Heute wurde George Floyd zu Grabe getragen, ein großmediales Ereignis mit Live-Streams auf CNN und BBC. „It’s a moment of connectivity“, es sei ein Moment, an dem wir alle aufgerufen sind, uns mit anderen Gesellschaften zu verbinden, sagte eine Sprecherin der Beerdigungsfeier in Houston. Plötzlich sind Werte da und werden geäußert: Gerechtigkeit, mehr Bürgersinn, eine vertrauenswürdigere Exekutive. Der Funke springt über nach Amsterdam, London, Bristol, Paris, Berlin, Rom, Sydney, Rio de Janeiro und zu anderen Orten der Welt. Wir erleben gerade einen Aufstand der Zivilgesellschaften rund um den Globus. Wir stehen am Beginn eines neuen politischen Narrativs, das gerade entsteht, ein neuer Bürgersinn artikuliert sich.

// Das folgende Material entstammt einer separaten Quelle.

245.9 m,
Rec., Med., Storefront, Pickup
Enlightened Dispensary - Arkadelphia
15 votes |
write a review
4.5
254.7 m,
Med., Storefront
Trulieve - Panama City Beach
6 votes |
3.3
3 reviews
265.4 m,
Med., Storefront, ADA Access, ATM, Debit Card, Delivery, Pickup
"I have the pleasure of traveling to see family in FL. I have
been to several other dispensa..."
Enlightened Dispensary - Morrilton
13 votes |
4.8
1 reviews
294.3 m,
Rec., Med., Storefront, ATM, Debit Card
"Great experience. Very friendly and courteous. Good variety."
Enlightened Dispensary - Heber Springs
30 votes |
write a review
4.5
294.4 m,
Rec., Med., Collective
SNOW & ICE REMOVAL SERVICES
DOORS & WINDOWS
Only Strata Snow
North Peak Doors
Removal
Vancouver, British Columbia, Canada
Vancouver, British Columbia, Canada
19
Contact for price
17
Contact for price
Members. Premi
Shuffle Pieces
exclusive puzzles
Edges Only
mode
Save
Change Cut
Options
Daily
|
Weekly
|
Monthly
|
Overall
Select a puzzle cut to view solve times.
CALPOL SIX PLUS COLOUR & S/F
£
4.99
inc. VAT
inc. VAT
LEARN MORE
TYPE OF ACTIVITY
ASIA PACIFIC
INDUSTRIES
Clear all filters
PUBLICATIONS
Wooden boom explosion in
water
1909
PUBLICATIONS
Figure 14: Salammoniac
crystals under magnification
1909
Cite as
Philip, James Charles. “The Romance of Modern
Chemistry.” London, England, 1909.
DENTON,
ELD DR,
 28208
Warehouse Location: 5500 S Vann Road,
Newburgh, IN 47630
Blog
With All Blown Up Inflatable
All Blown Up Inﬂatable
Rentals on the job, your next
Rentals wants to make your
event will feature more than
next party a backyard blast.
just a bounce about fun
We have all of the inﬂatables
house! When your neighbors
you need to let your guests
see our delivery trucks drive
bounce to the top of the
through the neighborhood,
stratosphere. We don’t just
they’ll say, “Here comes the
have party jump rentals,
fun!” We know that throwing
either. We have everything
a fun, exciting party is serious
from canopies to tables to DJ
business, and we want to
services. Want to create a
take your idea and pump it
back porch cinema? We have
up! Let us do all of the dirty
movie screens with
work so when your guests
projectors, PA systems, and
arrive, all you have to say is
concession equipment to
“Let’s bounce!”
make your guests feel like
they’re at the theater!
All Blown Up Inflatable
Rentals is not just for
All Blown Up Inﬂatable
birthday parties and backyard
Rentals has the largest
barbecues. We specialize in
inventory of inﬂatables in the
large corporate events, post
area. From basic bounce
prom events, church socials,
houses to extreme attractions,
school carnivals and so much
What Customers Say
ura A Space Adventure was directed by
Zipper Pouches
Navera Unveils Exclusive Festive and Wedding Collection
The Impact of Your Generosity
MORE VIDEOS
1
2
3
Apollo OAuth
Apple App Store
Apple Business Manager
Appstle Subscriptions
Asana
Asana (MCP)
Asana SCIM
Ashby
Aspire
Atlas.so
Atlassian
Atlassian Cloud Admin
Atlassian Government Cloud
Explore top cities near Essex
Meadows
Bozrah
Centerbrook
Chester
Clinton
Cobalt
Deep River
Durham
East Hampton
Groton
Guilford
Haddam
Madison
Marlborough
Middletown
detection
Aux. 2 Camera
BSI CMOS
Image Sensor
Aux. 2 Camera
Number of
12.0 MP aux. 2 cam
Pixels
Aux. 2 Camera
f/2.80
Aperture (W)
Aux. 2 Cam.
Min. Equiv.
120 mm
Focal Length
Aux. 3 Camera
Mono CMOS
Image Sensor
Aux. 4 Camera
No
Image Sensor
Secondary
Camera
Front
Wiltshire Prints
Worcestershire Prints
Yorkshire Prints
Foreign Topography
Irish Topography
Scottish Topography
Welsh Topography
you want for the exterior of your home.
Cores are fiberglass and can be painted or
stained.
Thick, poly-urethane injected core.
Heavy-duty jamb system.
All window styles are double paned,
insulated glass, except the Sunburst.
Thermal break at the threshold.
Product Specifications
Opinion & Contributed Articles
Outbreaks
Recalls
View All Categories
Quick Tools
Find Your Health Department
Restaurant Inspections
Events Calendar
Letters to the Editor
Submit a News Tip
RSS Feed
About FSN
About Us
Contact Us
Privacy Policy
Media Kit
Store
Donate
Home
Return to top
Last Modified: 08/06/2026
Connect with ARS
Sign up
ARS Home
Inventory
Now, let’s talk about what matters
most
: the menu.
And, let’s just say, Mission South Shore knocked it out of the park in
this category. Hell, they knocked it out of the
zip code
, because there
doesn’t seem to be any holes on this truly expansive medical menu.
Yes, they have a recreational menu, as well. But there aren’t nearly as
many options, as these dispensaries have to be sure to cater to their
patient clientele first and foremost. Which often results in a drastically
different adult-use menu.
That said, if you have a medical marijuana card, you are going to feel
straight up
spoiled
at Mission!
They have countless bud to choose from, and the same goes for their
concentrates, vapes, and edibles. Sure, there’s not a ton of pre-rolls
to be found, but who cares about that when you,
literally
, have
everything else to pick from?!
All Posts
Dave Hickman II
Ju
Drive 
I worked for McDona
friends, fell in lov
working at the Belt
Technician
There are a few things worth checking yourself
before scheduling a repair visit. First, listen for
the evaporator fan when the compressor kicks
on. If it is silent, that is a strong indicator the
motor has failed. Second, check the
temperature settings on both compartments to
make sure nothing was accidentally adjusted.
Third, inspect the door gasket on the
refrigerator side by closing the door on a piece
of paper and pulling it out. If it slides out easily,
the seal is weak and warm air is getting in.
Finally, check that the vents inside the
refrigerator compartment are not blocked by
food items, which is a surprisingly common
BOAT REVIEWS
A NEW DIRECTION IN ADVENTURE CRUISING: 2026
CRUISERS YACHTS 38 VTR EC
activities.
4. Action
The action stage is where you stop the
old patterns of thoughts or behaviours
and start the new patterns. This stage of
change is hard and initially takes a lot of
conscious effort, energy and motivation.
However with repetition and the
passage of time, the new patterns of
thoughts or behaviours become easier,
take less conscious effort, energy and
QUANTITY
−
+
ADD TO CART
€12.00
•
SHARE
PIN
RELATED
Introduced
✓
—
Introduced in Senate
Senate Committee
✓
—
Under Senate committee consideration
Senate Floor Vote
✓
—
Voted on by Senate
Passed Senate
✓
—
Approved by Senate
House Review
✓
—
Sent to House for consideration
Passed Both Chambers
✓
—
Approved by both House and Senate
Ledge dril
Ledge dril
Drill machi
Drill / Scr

Schrecklich ist das Video anzuschauen, das den kaltblütigen Mord an George Floyd zeigt, das Röcheln unter Schmerzen und Atemnot, die Anrufung seiner Mutter („Momma“), bevor er erstickt. Das Herz stockt mir, wenn ich die Details potenziert schockierend erlebe, die von einer mutigen 17-Jährigen Frau mit ihrer Handykamera festgehalten wurden. Das Video dokumentiert minutenlang das Sterben eines schwarzen Menschen unter dem Knie eines weißen Polizisten.

Beide Videos – Trump mit Bibel und die letzten Atemzüge Floyds – werden in die Geschichte der ikonographischen Bilder eingehen. Beide Videos lassen uns in einen Abgrund blicken, gegen den es nur eines gibt: den Aufstand der Zivilgesellschaft.